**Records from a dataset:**
==============================
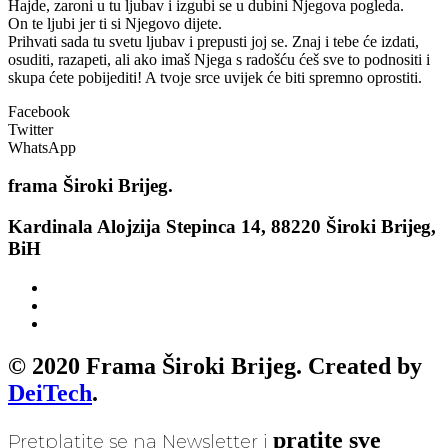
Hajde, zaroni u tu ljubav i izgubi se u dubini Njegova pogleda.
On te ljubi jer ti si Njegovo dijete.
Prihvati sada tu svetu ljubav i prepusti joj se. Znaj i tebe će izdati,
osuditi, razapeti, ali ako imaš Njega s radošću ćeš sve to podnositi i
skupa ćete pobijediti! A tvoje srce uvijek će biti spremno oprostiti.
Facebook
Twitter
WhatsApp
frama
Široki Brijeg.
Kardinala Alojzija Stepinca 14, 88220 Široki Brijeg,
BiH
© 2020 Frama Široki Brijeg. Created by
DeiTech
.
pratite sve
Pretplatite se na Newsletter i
==============================
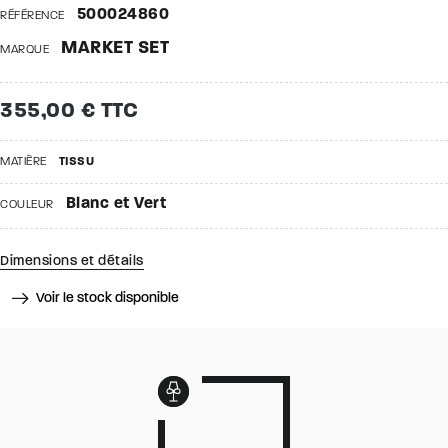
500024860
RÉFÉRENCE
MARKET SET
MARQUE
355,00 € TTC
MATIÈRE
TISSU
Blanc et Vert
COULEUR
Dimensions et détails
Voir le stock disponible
==============================
**TASK TO CARRY OUT:** A word-for-word copy of the lines above from the one with "Blanc et Vert" through the one with "Voir le stock disponible", inclusive, is the only output wanted.

**RESULT FOR THIS TASK:**
Blanc et Vert
COULEUR
Dimensions et détails
Voir le stock disponible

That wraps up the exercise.